# [Data provided]
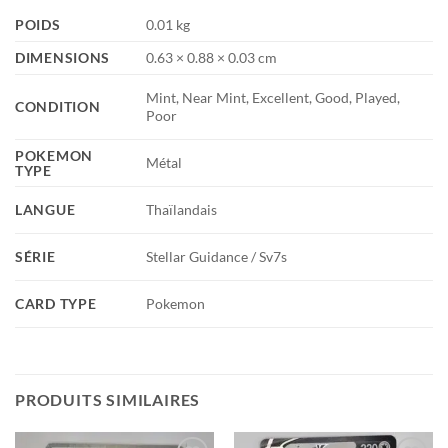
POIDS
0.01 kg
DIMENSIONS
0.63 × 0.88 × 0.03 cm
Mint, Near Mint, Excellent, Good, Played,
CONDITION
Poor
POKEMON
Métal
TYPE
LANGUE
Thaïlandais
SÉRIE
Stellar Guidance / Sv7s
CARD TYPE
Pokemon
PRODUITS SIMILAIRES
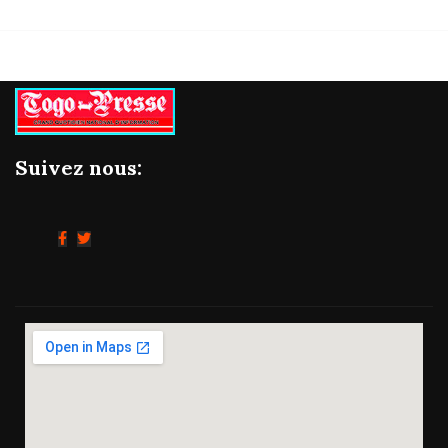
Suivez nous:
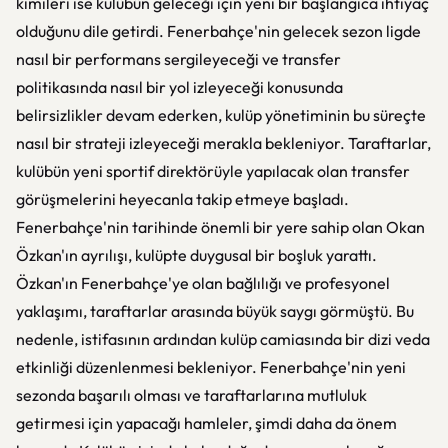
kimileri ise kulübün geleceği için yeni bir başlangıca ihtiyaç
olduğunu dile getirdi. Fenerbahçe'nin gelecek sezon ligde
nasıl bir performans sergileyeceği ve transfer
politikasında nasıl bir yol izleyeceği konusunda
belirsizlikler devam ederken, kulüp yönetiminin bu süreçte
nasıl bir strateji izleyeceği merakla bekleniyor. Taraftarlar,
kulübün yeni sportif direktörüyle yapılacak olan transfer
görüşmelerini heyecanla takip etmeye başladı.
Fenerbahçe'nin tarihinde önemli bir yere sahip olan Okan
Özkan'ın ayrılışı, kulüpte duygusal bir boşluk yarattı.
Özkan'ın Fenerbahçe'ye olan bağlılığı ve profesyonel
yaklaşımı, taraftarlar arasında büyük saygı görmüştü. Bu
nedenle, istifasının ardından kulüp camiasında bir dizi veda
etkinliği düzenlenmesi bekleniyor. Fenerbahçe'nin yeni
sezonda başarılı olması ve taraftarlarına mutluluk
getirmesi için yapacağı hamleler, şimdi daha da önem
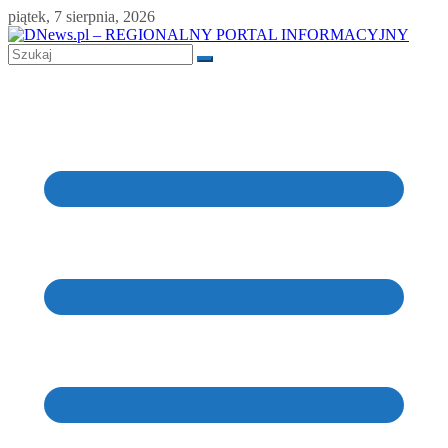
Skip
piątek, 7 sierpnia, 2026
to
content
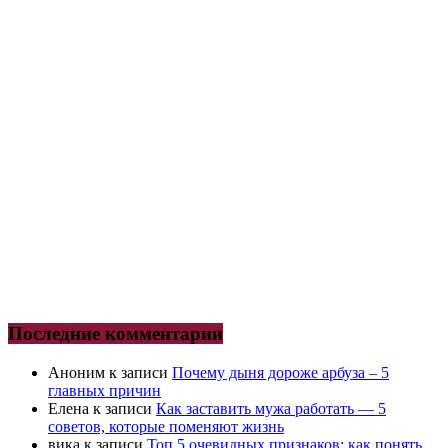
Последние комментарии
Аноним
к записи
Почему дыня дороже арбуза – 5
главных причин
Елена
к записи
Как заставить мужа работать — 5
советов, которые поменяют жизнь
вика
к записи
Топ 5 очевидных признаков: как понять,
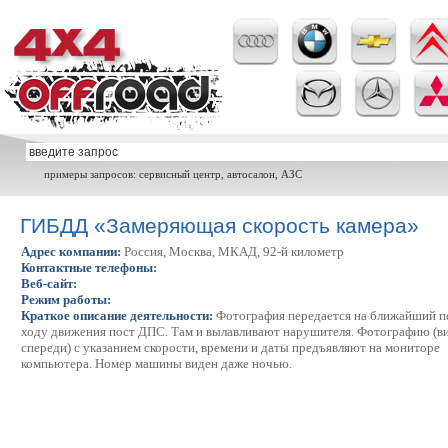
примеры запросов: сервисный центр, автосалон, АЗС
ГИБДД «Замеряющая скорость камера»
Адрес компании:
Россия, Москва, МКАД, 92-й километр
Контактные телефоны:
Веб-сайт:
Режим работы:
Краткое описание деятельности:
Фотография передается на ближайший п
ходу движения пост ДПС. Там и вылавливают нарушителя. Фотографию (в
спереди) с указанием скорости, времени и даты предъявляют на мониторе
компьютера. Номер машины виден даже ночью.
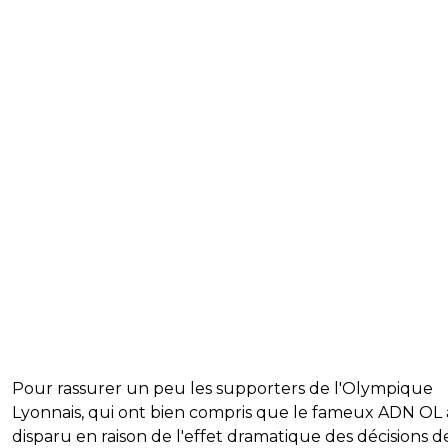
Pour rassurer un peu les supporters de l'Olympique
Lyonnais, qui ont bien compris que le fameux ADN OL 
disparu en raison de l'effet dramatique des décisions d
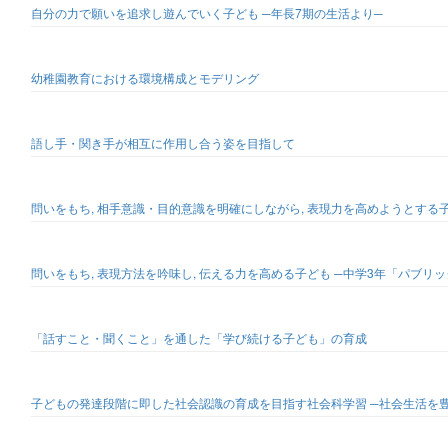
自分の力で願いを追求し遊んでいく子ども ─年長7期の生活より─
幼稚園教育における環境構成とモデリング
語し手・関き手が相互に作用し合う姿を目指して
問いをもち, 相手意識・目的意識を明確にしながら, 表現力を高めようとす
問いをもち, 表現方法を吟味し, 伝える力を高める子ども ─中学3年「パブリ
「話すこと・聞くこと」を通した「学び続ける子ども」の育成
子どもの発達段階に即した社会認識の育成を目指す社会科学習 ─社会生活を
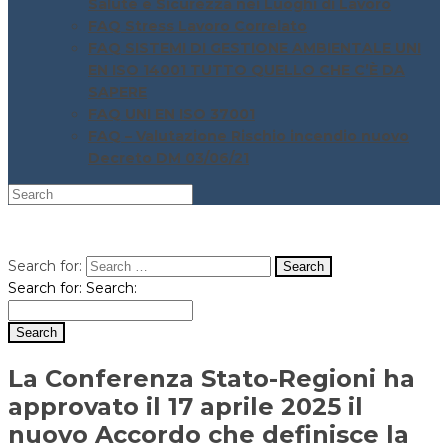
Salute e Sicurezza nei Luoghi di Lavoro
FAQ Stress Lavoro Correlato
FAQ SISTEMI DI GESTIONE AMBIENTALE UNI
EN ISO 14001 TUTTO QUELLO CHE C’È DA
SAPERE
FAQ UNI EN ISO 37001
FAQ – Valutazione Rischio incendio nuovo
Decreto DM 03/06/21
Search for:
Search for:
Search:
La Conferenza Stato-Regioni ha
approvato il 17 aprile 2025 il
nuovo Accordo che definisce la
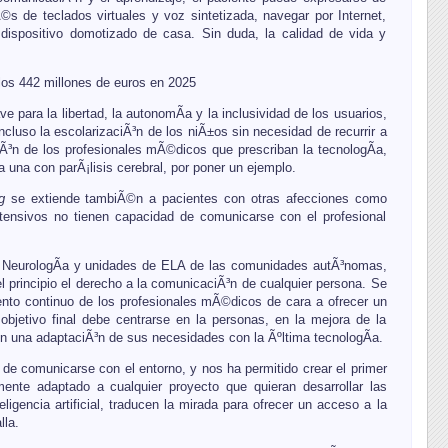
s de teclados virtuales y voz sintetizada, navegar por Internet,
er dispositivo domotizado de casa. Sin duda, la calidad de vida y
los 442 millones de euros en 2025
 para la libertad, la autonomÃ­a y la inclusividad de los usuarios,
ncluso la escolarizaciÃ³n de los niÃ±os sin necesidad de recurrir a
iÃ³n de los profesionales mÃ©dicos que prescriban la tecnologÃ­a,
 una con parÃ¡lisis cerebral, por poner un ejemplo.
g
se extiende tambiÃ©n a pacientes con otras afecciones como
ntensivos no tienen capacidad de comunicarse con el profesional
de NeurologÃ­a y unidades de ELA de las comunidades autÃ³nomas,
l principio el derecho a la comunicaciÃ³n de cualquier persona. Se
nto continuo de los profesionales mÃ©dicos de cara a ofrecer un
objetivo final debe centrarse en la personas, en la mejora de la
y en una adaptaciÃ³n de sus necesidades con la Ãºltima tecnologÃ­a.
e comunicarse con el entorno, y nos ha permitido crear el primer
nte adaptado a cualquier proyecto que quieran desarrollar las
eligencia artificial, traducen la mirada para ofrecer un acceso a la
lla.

# [Exercise]
Both the line above containing "getirmesi için yapacağı" and the line containing "Pour rassurer un" belong in the copy, along with every line between them; print these exactly and omit the pictures.

# [Output for this task]
getirmesi için yapacağı hamleler, şimdi daha da önem
Skip
piątek, 7 sierpnia, 2026
to
content
Последние комментарии
Аноним
к записи
Почему дыня дороже арбуза – 5
главных причин
Елена
к записи
Как заставить мужа работать — 5
советов, которые поменяют жизнь
вика
к записи
Топ 5 очевидных признаков: как понять,
примеры запросов: сервисный центр, автосалон, АЗС
ГИБДД «Замеряющая скорость камера»
Адрес компании:
Россия, Москва, МКАД, 92-й километр
Контактные телефоны:
Веб-сайт:
Режим работы:
Краткое описание деятельности:
Фотография передается на ближайший п
ходу движения пост ДПС. Там и вылавливают нарушителя. Фотографию (в
спереди) с указанием скорости, времени и даты предъявляют на мониторе
компьютера. Номер машины виден даже ночью.
Pour rassurer un peu les supporters de l'Olympique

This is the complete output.